Every line in the entries where "Людмила" is found should be copied.

[Saved entries]

☆ ☆ ☆ ☆

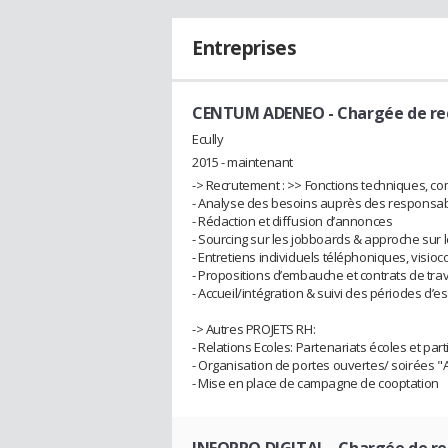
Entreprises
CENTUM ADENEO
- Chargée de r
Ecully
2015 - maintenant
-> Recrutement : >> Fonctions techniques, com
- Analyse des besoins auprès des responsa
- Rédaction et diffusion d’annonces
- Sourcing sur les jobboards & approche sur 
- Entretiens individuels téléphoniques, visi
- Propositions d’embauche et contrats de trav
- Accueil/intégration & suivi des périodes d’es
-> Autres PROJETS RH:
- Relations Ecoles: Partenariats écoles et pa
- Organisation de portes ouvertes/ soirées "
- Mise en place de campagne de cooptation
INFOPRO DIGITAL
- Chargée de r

☆ ☆ ☆ ☆

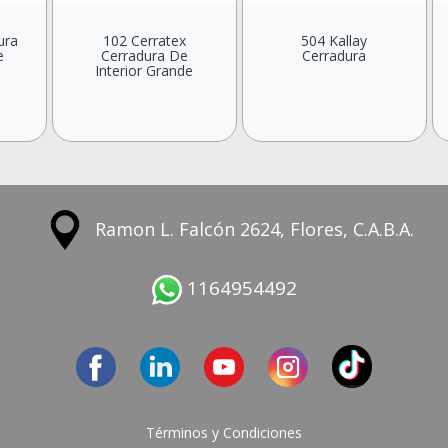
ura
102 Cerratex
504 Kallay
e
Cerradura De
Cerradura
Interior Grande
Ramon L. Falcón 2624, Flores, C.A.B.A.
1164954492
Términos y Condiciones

☆ ☆ ☆ ☆

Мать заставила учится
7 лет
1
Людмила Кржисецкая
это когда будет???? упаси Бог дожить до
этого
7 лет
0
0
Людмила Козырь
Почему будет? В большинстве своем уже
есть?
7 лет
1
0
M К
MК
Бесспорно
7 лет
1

☆ ☆ ☆ ☆

Task solution:
Людмила Кржисецкая
Людмила Козырь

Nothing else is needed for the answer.